* _Exercise brief_: Among the lines below, keep only those from the one containing "لاجيء ارمني تألق" through the one containing "إن نفس الحال", and reproduce them exactly.

Content starts

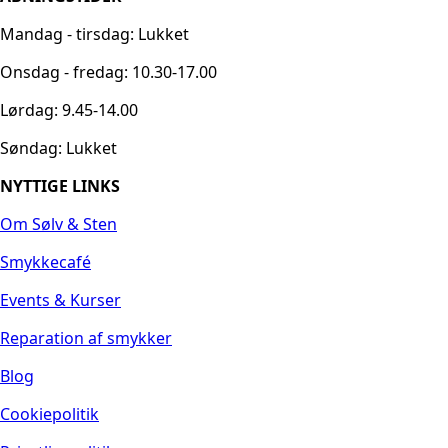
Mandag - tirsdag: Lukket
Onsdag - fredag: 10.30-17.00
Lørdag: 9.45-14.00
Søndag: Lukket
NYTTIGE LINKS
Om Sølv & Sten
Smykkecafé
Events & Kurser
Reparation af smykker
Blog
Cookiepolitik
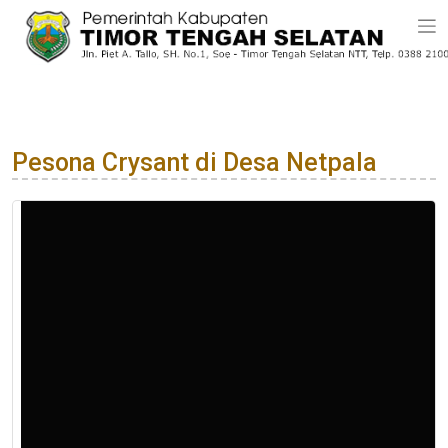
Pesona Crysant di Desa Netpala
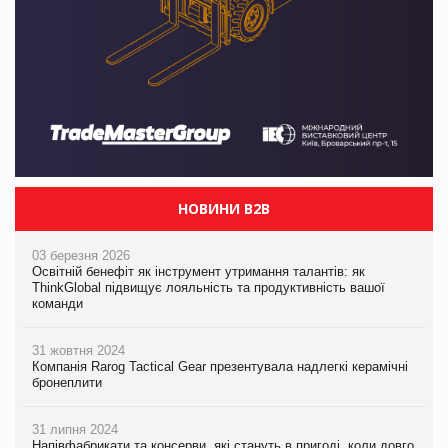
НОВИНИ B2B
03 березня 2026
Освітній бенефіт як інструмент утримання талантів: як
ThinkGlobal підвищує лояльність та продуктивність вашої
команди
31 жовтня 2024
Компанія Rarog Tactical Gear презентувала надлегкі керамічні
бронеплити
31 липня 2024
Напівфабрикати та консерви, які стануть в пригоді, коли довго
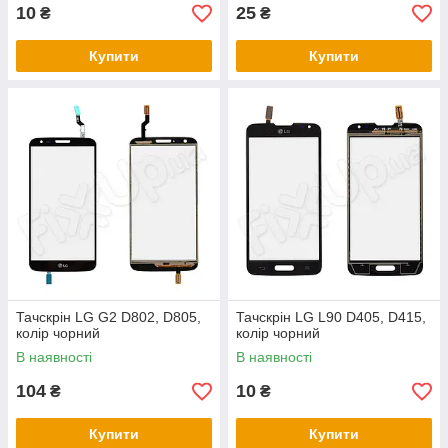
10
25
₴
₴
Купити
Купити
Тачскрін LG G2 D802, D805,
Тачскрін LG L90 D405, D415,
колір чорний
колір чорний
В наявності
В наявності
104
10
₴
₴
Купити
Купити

Content ends
Content starts

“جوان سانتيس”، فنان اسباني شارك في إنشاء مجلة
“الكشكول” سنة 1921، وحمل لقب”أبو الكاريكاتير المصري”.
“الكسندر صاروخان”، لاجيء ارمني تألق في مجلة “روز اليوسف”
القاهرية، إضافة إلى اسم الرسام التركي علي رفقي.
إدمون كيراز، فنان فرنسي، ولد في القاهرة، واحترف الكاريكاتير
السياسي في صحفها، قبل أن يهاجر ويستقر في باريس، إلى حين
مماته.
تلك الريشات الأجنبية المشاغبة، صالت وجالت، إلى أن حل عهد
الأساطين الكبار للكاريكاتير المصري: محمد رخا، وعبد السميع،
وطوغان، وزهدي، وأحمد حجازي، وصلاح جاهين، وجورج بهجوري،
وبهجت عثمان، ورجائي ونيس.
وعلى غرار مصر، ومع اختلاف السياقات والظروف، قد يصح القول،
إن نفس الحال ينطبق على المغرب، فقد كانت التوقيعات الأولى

Content ends

* _Answer to the problem_:
“الكسندر صاروخان”، لاجيء ارمني تألق في مجلة “روز اليوسف”
القاهرية، إضافة إلى اسم الرسام التركي علي رفقي.
إدمون كيراز، فنان فرنسي، ولد في القاهرة، واحترف الكاريكاتير
السياسي في صحفها، قبل أن يهاجر ويستقر في باريس، إلى حين
مماته.
تلك الريشات الأجنبية المشاغبة، صالت وجالت، إلى أن حل عهد
الأساطين الكبار للكاريكاتير المصري: محمد رخا، وعبد السميع،
وطوغان، وزهدي، وأحمد حجازي، وصلاح جاهين، وجورج بهجوري،
وبهجت عثمان، ورجائي ونيس.
وعلى غرار مصر، ومع اختلاف السياقات والظروف، قد يصح القول،
إن نفس الحال ينطبق على المغرب، فقد كانت التوقيعات الأولى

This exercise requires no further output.